• [Instructions to follow] Read the lines below. Copy out any that hold the string "vendedores".

• [Dataset records]
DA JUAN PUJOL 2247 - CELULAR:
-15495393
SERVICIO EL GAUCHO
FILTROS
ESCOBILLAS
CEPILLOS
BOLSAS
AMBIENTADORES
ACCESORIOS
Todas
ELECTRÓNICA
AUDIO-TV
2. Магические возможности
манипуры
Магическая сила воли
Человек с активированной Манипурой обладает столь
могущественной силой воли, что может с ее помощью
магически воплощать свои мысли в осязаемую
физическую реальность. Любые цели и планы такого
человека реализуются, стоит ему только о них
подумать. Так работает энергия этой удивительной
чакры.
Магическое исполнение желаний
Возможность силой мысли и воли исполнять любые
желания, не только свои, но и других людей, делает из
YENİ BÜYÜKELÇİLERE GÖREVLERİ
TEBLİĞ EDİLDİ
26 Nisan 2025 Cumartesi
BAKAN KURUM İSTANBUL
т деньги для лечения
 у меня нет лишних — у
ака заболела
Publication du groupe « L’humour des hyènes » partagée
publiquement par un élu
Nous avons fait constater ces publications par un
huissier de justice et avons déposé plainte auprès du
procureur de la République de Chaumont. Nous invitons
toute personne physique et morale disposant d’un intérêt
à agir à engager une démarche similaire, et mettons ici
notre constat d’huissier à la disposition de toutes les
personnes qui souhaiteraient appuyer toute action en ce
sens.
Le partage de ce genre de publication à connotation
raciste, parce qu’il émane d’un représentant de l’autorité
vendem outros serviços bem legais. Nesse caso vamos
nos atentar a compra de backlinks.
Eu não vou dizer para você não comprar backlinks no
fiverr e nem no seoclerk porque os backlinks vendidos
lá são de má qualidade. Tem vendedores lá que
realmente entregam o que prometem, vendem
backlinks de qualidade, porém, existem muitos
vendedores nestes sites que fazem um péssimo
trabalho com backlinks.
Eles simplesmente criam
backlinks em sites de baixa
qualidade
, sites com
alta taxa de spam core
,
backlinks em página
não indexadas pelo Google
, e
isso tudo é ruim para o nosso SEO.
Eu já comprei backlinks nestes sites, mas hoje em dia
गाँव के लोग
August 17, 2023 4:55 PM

• [Task output]
lá são de má qualidade. Tem vendedores lá que
vendedores nestes sites que fazem um péssimo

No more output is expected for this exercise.